A Spikeball in the grass on Bascom Hill, the site of occasional games. Spikeball Crew UW is promoting the sport at UW–Madison.
Four players, two teams, one ball, a trampoline and 25 points to win – these are the key ingredients of a popular new sport.
Spikeball resembles a cross between volleyball and four square, in which players bounce balls off a circular, taut net attached to a plastic ring the size of a hula hoop and raised half a foot off the ground. After one team serves, the opposing team’s players often run, jump over or dive around the net to return the ball within three hits.
“I like to think of it as beach volleyball with different equipment,” Geoff Cohn, the club’s president and founder, says. “The goal is the exact same as volleyball and that’s to make it as hard as possible for the other team to return your hit.”

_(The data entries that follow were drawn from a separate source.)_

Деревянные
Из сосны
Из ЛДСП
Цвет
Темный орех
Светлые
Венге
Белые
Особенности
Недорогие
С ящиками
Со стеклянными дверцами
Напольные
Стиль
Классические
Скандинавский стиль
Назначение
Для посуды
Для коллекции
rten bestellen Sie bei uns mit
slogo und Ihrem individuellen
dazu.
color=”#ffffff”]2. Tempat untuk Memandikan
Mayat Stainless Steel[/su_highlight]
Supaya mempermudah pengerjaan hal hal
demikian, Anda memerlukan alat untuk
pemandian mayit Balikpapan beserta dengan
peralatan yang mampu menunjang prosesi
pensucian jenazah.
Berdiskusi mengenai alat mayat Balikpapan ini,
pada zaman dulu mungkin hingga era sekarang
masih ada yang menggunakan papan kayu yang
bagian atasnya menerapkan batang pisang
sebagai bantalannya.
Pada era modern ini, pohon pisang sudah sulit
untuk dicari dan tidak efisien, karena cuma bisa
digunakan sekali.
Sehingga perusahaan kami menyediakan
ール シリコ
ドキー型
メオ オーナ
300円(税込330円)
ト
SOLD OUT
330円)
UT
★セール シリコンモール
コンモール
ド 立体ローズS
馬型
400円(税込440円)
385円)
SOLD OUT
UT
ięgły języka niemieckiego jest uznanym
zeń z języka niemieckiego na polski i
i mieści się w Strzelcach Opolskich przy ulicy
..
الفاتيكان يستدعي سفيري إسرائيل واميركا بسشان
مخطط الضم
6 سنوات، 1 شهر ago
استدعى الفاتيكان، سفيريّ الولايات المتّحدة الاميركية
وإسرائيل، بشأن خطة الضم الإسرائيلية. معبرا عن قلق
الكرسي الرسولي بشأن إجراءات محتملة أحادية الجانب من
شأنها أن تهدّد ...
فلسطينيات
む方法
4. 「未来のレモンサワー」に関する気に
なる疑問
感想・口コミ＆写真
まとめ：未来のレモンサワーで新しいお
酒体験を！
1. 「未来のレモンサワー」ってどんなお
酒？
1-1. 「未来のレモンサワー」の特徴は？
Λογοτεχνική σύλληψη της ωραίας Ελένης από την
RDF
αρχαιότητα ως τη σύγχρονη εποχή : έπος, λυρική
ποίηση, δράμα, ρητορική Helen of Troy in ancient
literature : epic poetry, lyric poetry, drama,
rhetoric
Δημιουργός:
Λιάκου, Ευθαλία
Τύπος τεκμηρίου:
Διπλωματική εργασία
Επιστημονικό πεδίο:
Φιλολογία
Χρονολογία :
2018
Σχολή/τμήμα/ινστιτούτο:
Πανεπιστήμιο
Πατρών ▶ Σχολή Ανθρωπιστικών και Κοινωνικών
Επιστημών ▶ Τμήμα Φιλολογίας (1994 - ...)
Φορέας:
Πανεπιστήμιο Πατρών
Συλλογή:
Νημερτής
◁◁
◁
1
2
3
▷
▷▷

The team that reaches 25 first and has a two-point lead wins the match.
Cohn says the game is unique because it can be played by anyone anywhere, from the top of Bascom Hill during the summer to the bottom of the ski slopes during the winter.
The game, created in the early 1990s as a yard game, was rebranded in the late 2000s by the Spikeball Corporation, which also donated a few of the nets to the club. Popular on other campuses, such as Harvard and Notre Dame, diehard fans are now just bringing the game to the Midwest.
Cohn, a senior studying management human resources and computer science, started the club at the beginning of spring semester in 2013. From a core group of three to four people, the club now has about 60 members and held its first competition last fall. Fifteen teams, including one from Milwaukee and players from Minnesota, competed.
Players gather for a Spikeball game in front of Bascom Hall.
Stuart McBain, a sophomore studying education, won the tournament with his brother. McBain, who transferred at the beginning of the year from Milwaukee, says he was pleased to find people who already played the sport because of its relative rarity.
“It’s not really like any other sport,” McBain says. “You can move 360 degrees around the playing surface so I think that’s really unique about it. We’re still on a team so you have to rely on someone else…everyone is always wondering what the game is and it’s nice to explain it to people and building relationships with people who don’t know about it.”
The game often draws spectators. Even while playing at the racquetball courts at the Southeast Recreational Facility, bystanders passing the court above yell down questions about what is happening.
“To be honest, when I first saw it, it looked just like another cheesy yard game but once you start playing it you realize there’s a lot of skill involved in it. It’s all about the little moves. It’s just addicting.”
Nate Mikulsky, a sophomore majoring in mechanical engineering, says Cohn got him involved with the game and that he played one of his first games at the bottom of a ski slope.
“To be honest, when I first saw it, it looked just like another cheesy yard game but once you start playing it you realize there’s a lot of skill involved in it. It’s all about the little moves. It’s just addicting,” Mikulsky says. “The learning curve is really steep, and I think that’s the most addicting part, that you get better and better.”
Cohn says Spikeball is easy to learn and a blast to play. The club often attracts newcomers who have played the sport only a few times before, like Clay Martin, a sophomore majoring in actuarial science.
“I like that you have to work well with your partner to know what’s going on,” Martin says. “I’m not the best player by any means, but it helps if you and your partner are on the same wavelength because you can’t do it all by yourself.”
Cohn says the club is focused on recruiting new players. He says they hope to have a competitive team that can travel to national championships as well as hold more competitions here.
However, he says the Spikeball Crew UW is still focused on introducing the sport to as many students as possible.
“The thing that I like the most about having this network of people is that you can post on the Facebook group and say ‘Hey, who wants to play Spikeball? I just finished my exam,’ and then organically get a group of people,” Cohn says. “We really want to be that facilitator so that they can go play whenever they want to.”